Input: S = “??????”, a = 5, b = 1
Output: -1
Explanation: There does not exist any palindromic string with exactly a 0’s and b 1’s.

Approach: The given problem can be solved by using the following observations:

• For the string S of N characters to be a palindrome, S[i] = S[N-i-1] must hold true for all values of i in the range [0, N).
• If only one of the S[i] and S[N-i-1] is equal to ‘?‘, then it must be replaced with the corresponding character of the other index.
• If the value of both S[i] and S[N-i-1] is ‘?‘, the most optimal choice is to replace both of them with the character whose required count is more.

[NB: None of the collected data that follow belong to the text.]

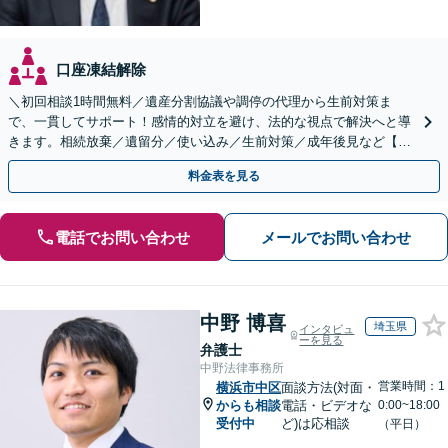
口座凍結解除
＼初回相談1時間無料／遺産分割協議や調停の代理から生前対策ま
で、一貫してサポート！感情的対立を避け、法的な視点で解決へと導
きます。相続放棄／遺留分／使い込み／生前対策／成年後見など【W
EB面談対応】
料金表を見る
電話でお問い合わせ
メールでお問い合わせ
中野 博喜
埼玉県
インタビュ
ーを見る
弁護士
中野法律事務所
営業時間：1
横浜市中区
面談方法(対面・
からも相談
電話・ビデオな
0:00~18:00
受付中
ど)は応相談
（平日）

Using the above-stated observations, follow the below steps to solve the problem:

• Traverse through the string in the range [0, N/2), and for the cases where only one of the S[i] and S[N – i – 1] is equal to ‘?‘, replace it with the corresponding character.
• Update the values of a and b by subtracting the count of ‘0‘ and ‘1‘ after the above operation. The count can be easily calculated using the std::count function.
• Now traverse the given string in the range [0, N/2), and if both S[i] =?‘ and S[N-i-1] = ‘?‘, update their value with the character whose required count is more( i.e, with ‘0‘ if a>b otherwise with ‘1‘).
• In the case of odd string length with the middle character as ‘?‘, update it with character with the remaining count.
• If the value of a = 0 and b = 0, the string stored in S is the required string. Otherwise, the required string does not exist, hence return -1.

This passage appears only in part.